In Governor Brad Little’s State of the State speech earlier this month, he highlighted the value Idahoans place on the outdoors and then made the connection to the ecological health of our lands:
“Idahoans spent more time outdoors in the past year than perhaps ever before. The outdoors offers Idaho families a sense of release and fun. To further improve our quality of life and make Idaho the place where future generations can recreate outdoors, I’m also recommending we ramp up investments to promote healthy lands and reduce wildfire risk.”
Gov. Little deserves kudos for calling attention to this matter. Wildfires do not recognize land management boundaries and an “all hands, all lands” approach is needed.
His administration has taken a leadership role in this effort by investing staff and funds into the Good Neighbor Authority, the Shared Stewardship program, and No Boundaries Forestry. Collaborative efforts are underway across the state to reduce hazardous fuels, lessen the risk of uncharacteristic wildfires, and allow wildfires to play their normal role, among other objectives.
Gov. Little also mentioned climate change and the need to address increasing wildfire risks. We join his call for action as addressing climate change is one of ICL’s main campaigns.
Climate change is ushering in a new era of megafires. Western fire seasons are now more than a month longer than historic averages. Since 1985, over half of the area burned in western wildfires is attributable to climate change and this trend is accelerating. There also has been a dramatic increase in the millions of acres burned and researchers expect that this amount will double or quadruple in the next few decades.
These extreme wildfires can lead to permanent conversion of forests to scrublands and release far more carbon than prescribed burns would.
Forest managers often just focus on “fuel” in the “fire triangle” of fuel, heat, and oxygen. Extreme fire behaviors in the West are due in large part to the presence of unnaturally high amounts of fuel stemming from decades of fire suppression. Thinning and prescribed burns, particularly around communities at risk, can help restore normal fire behavior and make forests, watersheds, and homes more resilient to wildfires.

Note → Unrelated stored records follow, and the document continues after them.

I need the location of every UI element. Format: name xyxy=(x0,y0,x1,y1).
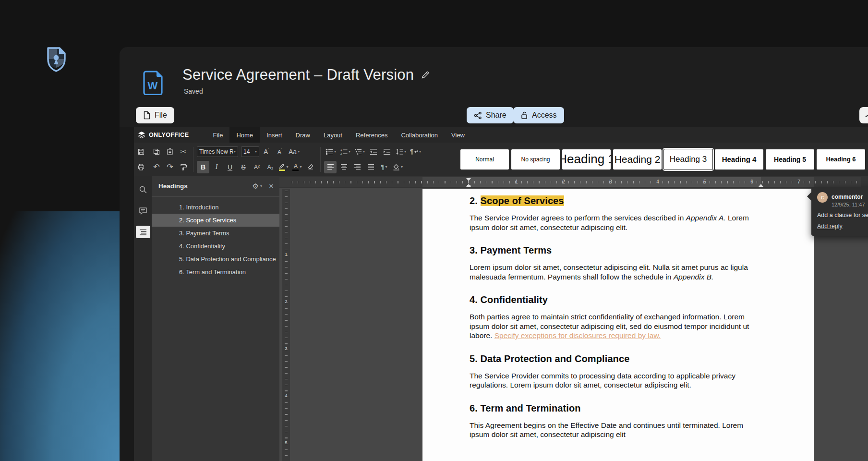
ruler-number: 7 xyxy=(797,179,800,184)
change-case-button[interactable]: Aa▾ xyxy=(287,146,301,158)
style-heading-3[interactable]: Heading 3 xyxy=(664,149,712,170)
share-button-label: Share xyxy=(486,111,506,120)
undo-button[interactable]: ↶ xyxy=(150,161,163,173)
access-button[interactable]: Access xyxy=(513,107,564,123)
navigation-headings-icon[interactable] xyxy=(136,226,150,238)
style-heading-5[interactable]: Heading 5 xyxy=(766,149,814,170)
document-paragraph[interactable]: The Service Provider agrees to perform t… xyxy=(470,213,760,232)
section-payment-terms: 3. Payment Terms Lorem ipsum dolor sit a… xyxy=(470,245,760,281)
editing-mode-button-partial[interactable] xyxy=(859,107,868,123)
clear-formatting-button[interactable] xyxy=(304,161,317,173)
add-reply-link[interactable]: Add reply xyxy=(817,223,843,230)
tab-view[interactable]: View xyxy=(445,127,471,143)
increase-font-button[interactable]: A˙ xyxy=(260,146,273,158)
bullet-list-button[interactable]: ▾ xyxy=(324,146,338,158)
format-painter-button[interactable] xyxy=(177,161,190,173)
heading-item-term-and-termination[interactable]: 6. Term and Termination xyxy=(152,266,279,279)
right-indent-marker[interactable] xyxy=(759,182,763,187)
share-button[interactable]: Share xyxy=(467,107,514,123)
vertical-ruler[interactable]: 1 2 3 4 5 xyxy=(282,189,290,461)
tab-references[interactable]: References xyxy=(349,127,394,143)
gear-icon[interactable]: ⚙ xyxy=(253,182,259,191)
font-size-select[interactable]: 14 ▾ xyxy=(241,146,259,157)
search-icon[interactable] xyxy=(136,183,150,196)
tab-layout[interactable]: Layout xyxy=(317,127,349,143)
document-heading[interactable]: 3. Payment Terms xyxy=(470,245,760,256)
increase-indent-button[interactable] xyxy=(381,146,393,158)
multilevel-list-button[interactable]: ▾ xyxy=(353,146,366,158)
highlight-color-button[interactable]: ▾ xyxy=(277,161,290,173)
close-icon[interactable]: × xyxy=(269,182,274,190)
menu-tabs: File Home Insert Draw Layout References … xyxy=(206,127,471,143)
nonprinting-characters-button[interactable]: ¶▾ xyxy=(378,161,390,173)
superscript-button[interactable]: A² xyxy=(251,161,263,173)
comments-icon[interactable] xyxy=(136,205,150,217)
font-color-button[interactable]: A ▾ xyxy=(291,161,303,173)
svg-text:1: 1 xyxy=(340,148,342,151)
tab-collaboration[interactable]: Collaboration xyxy=(394,127,445,143)
paragraph-direction-button[interactable]: ¶ ▾ xyxy=(409,146,422,158)
document-protection-shield-icon xyxy=(43,44,69,74)
document-heading[interactable]: 4. Confidentiality xyxy=(470,294,760,305)
numbered-list-button[interactable]: 1 2 ▾ xyxy=(338,146,352,158)
file-button[interactable]: File xyxy=(136,107,174,123)
horizontal-ruler[interactable]: 1 2 3 4 5 6 7 xyxy=(279,177,861,187)
left-indent-marker[interactable] xyxy=(467,185,470,187)
document-paragraph[interactable]: Lorem ipsum dolor sit amet, consectetur … xyxy=(470,263,760,281)
decrease-indent-button[interactable] xyxy=(367,146,380,158)
comment-text: Add a clause for ser xyxy=(817,212,868,218)
line-spacing-button[interactable]: ▾ xyxy=(394,146,408,158)
document-paragraph[interactable]: Both parties agree to maintain strict co… xyxy=(470,312,760,340)
italic-button[interactable]: I xyxy=(210,161,223,173)
shading-button[interactable]: ▾ xyxy=(391,161,404,173)
style-no-spacing[interactable]: No spacing xyxy=(511,149,560,170)
font-size-value: 14 xyxy=(243,148,254,155)
redo-button[interactable]: ↷ xyxy=(164,161,176,173)
save-button[interactable] xyxy=(135,146,147,158)
style-normal[interactable]: Normal xyxy=(460,149,509,170)
tab-file[interactable]: File xyxy=(206,127,229,143)
document-paragraph[interactable]: This Agreement begins on the Effective D… xyxy=(470,421,760,439)
heading-item-scope-of-services[interactable]: 2. Scope of Services xyxy=(152,214,279,227)
heading-item-introduction[interactable]: 1. Introduction xyxy=(152,201,279,214)
ruler-number: 5 xyxy=(703,179,706,184)
justify-button[interactable] xyxy=(364,161,377,173)
tab-draw[interactable]: Draw xyxy=(289,127,317,143)
font-name-select[interactable]: Times New Roman ▾ xyxy=(197,146,238,157)
document-heading[interactable]: 2. Scope of Services xyxy=(470,195,760,206)
copy-button[interactable] xyxy=(150,146,163,158)
document-heading[interactable]: 6. Term and Termination xyxy=(470,403,760,414)
align-right-button[interactable] xyxy=(351,161,363,173)
commenter-avatar: c xyxy=(817,192,828,203)
save-status: Saved xyxy=(184,87,203,95)
strikethrough-button[interactable]: S xyxy=(237,161,250,173)
heading-item-payment-terms[interactable]: 3. Payment Terms xyxy=(152,227,279,240)
section-term-and-termination: 6. Term and Termination This Agreement b… xyxy=(470,403,760,439)
align-center-button[interactable] xyxy=(338,161,350,173)
heading-item-confidentiality[interactable]: 4. Confidentiality xyxy=(152,240,279,253)
underline-button[interactable]: U xyxy=(224,161,236,173)
style-heading-2[interactable]: Heading 2 xyxy=(613,149,662,170)
print-button[interactable] xyxy=(135,161,147,173)
cut-button[interactable]: ✂ xyxy=(177,146,190,158)
align-left-button[interactable] xyxy=(324,161,337,173)
chevron-down-icon[interactable]: ▾ xyxy=(260,184,262,188)
document-heading[interactable]: 5. Data Protection and Compliance xyxy=(470,353,760,364)
document-page[interactable]: 2. Scope of Services The Service Provide… xyxy=(422,189,814,461)
document-paragraph[interactable]: The Service Provider commits to processi… xyxy=(470,371,760,390)
style-heading-1[interactable]: Heading 1 xyxy=(562,149,611,170)
style-heading-6[interactable]: Heading 6 xyxy=(817,149,865,170)
bold-button[interactable]: B xyxy=(197,161,209,173)
subscript-button[interactable]: A₂ xyxy=(264,161,277,173)
document-title: Service Agreement – Draft Version xyxy=(182,66,414,84)
decrease-font-button[interactable]: A˙ xyxy=(274,146,286,158)
ruler-number: 5 xyxy=(282,440,290,445)
tab-insert[interactable]: Insert xyxy=(260,127,289,143)
rename-pencil-icon[interactable] xyxy=(421,70,430,80)
paste-button[interactable] xyxy=(164,146,176,158)
headings-list: 1. Introduction 2. Scope of Services 3. … xyxy=(152,197,279,279)
style-heading-4[interactable]: Heading 4 xyxy=(715,149,763,170)
work-area: Headings ⚙ ▾ × 1. Introduction 2. Scope … xyxy=(134,176,868,461)
tab-home[interactable]: Home xyxy=(229,127,260,143)
heading-item-data-protection[interactable]: 5. Data Protection and Compliance xyxy=(152,253,279,266)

We also need to address the “heat” component through climate action. We need to increase the pace and scale of forest restoration efforts and also need to stop stoking these fires with hotter temperatures. This means working together to reduce carbon emissions on all fronts as well as adjusting our forest and rangeland management practices to better sequester carbon. These efforts are not mutually exclusive but complementary. Dealing with climate change will be a key component of federal land management agencies in the future.
Gov. Little concluded this topic with a hopeful note:
“Idaho is actively mapping out the future of our forests, and your grandkids and mine will directly benefit from our actions today.”
Let’s partner together to restore not only our forests, but also our climate. We cannot do one without the other.